Mittelpunkt der Stadt

Einstige Landkirche nun christliches und kirchenmusikalisches Zentrum von Guben

GUBEN Kirchen üben auf Menschen einen besonderen Reiz aus egal ob sie evangelischen, katholischen Glaubens oder konfessionslos sind. Jedes Gotteshaus birgt Geheimnisse und erzählt Geschichten. Die RUNDSCHAU stellt die Kirchen der Region Guben vor und erklärt die Besonderheiten der Kirchen. Heute: die Klosterkirche.

Ein repräsentatives Gebäude im Gubener Stadtzentrum: die Klosterkirche.
Foto: Jana Pozar/zar1

Der Name Klosterkirche ist auf das Benediktinerinnen-Kloster, das durch Kaiser Barbarossa Ende des 12. Jahrhunderts gegründet wurde, zurückzuführen. Das Kloster wurde nach der Reformation aufgelöst, die Reste des Klosters wurden im Jahr 1860 abgerissen wurden.

Zwei Jahre später wurde die neugotische Klosterkirche nach Plänen des Frankfurter Architekten Flaminius errichtet. Diese Kirche aber war schon die dritte auf dem Areal. Die erste wurde im Jahr 1429 von den Hussiten zerstört, die zweite wegen Baufälligkeit 1860 abgetragen. Kantor Hansjürgen Vorrath weiß: "Schon damals hatte der Denkmalschutz viel zu sagen. Die Giebel der alten Kirche mussten stehen bleiben, deshalb wurde die neue Kirche zwischen die Giebel der einstigen Ost-West-ausgerichteten Kirche gebaut." Wohl deshalb hat die heutigen Klosterkirche eine Nord-Süd-Ausrichtung. "Im Jahr 1865 sind die Giebel jedoch eingestürzt", sagt Vorrath. Weil die große Stadt- und Hauptkirche keine Turmuhr hatte, durfte auch die Klosterkirche keine Uhr bekommen. "Die wurde erst im Jahr 1980 eingebaut und stammt aus der Kirche von Groß Lieskow", ist von Hansjürgen Vorrath zu erfahren.

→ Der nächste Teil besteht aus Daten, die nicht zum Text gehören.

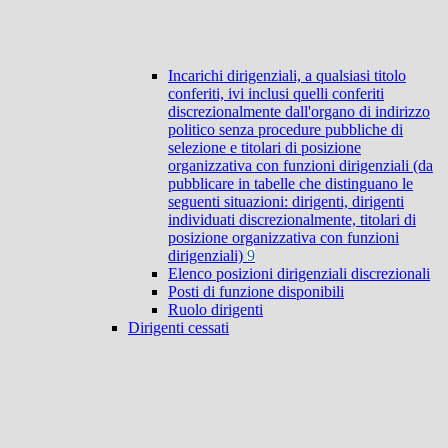
Incarichi dirigenziali, a qualsiasi titolo
conferiti, ivi inclusi quelli conferiti
discrezionalmente dall'organo di indirizzo
politico senza procedure pubbliche di
selezione e titolari di posizione
organizzativa con funzioni dirigenziali (da
pubblicare in tabelle che distinguano le
seguenti situazioni: dirigenti, dirigenti
individuati discrezionalmente, titolari di
posizione organizzativa con funzioni
dirigenziali)
9
Elenco posizioni dirigenziali discrezionali
Posti di funzione disponibili
Ruolo dirigenti
Dirigenti cessati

Das Holz für den Innenraum der Kirche von Empore über Kirchendecke bis zum Dachstuhl stammt aus den kirchlichen Wäldern um Guben. Nur die Außenmauern sind aus Stein. "In den 1990er-Jahren wurde die Kirche wieder einmal umgebaut. Das Holz erhielt einen neuen Anstrich in Originalfarben", erzählt Hansjürgen Vorrath. Dabei fällt dem Kantor eine weitere überlieferte Geschichte ein. "Zur Einweihung der Kirche im Jahr 1862 durfte nur ein Mitglied jeder Familie der Gemeinde ins Gotteshaus kommen. Weil befürchtet wurde, dass der Platz nicht ausreicht." Dabei bietet die Kirche Platz für 1300 Menschen.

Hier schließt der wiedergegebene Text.